§ **Work item**:
Below are the records; copy out every line that holds the word "privé".

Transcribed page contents
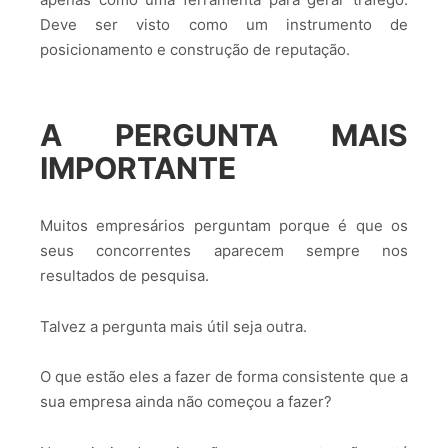
Deve ser visto como um instrumento de
posicionamento e construção de reputação.
A PERGUNTA MAIS
IMPORTANTE
Muitos empresários perguntam porque é que os
seus concorrentes aparecem sempre nos
resultados de pesquisa.
Talvez a pergunta mais útil seja outra.
O que estão eles a fazer de forma consistente que a
sua empresa ainda não começou a fazer?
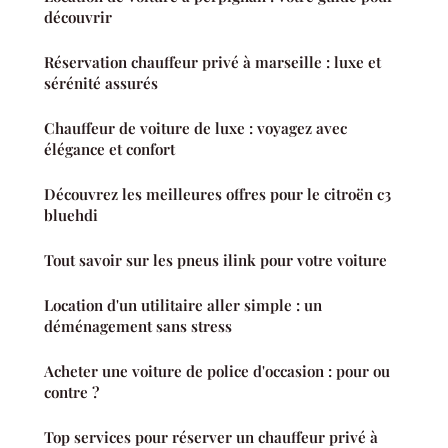
découvrir
Réservation chauffeur privé à marseille : luxe et
sérénité assurés
Chauffeur de voiture de luxe : voyagez avec
élégance et confort
Découvrez les meilleures offres pour le citroën c3
bluehdi
Tout savoir sur les pneus ilink pour votre voiture
Location d'un utilitaire aller simple : un
déménagement sans stress
Acheter une voiture de police d'occasion : pour ou
contre ?
Top services pour réserver un chauffeur privé à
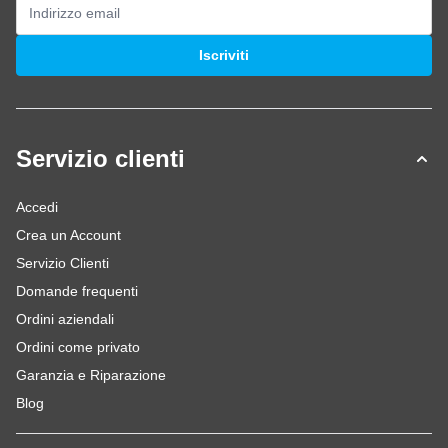
Indirizzo email
Iscriviti
Servizio clienti
Accedi
Crea un Account
Servizio Clienti
Domande frequenti
Ordini aziendali
Ordini come privato
Garanzia e Riparazione
Blog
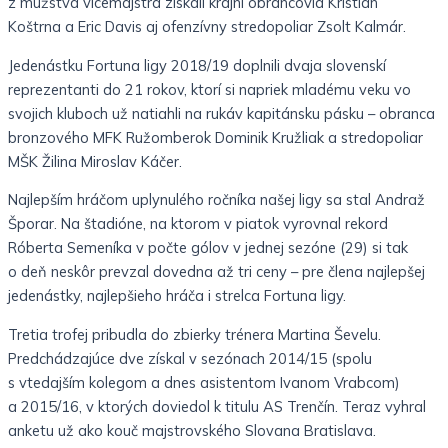
z mužstva vicemajstra získali krajní obrancovia Kristián
Koštrna a Eric Davis aj ofenzívny stredopoliar Zsolt Kalmár.
Jedenástku Fortuna ligy 2018/19 doplnili dvaja slovenskí
reprezentanti do 21 rokov, ktorí si napriek mladému veku vo
svojich kluboch už natiahli na rukáv kapitánsku pásku – obranca
bronzového MFK Ružomberok Dominik Kružliak a stredopoliar
MŠK Žilina Miroslav Káčer.
Najlepším hráčom uplynulého ročníka našej ligy sa stal Andraž
Šporar. Na štadióne, na ktorom v piatok vyrovnal rekord
Róberta Semeníka v počte gólov v jednej sezóne (29) si tak
o deň neskôr prevzal dovedna až tri ceny – pre člena najlepšej
jedenástky, najlepšieho hráča i strelca Fortuna ligy.
Tretia trofej pribudla do zbierky trénera Martina Ševelu.
Predchádzajúce dve získal v sezónach 2014/15 (spolu
s vtedajším kolegom a dnes asistentom Ivanom Vrabcom)
a 2015/16, v ktorých doviedol k titulu AS Trenčín. Teraz vyhral
anketu už ako kouč majstrovského Slovana Bratislava.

§ **Response**:
Réservation chauffeur privé à marseille : luxe et
Top services pour réserver un chauffeur privé à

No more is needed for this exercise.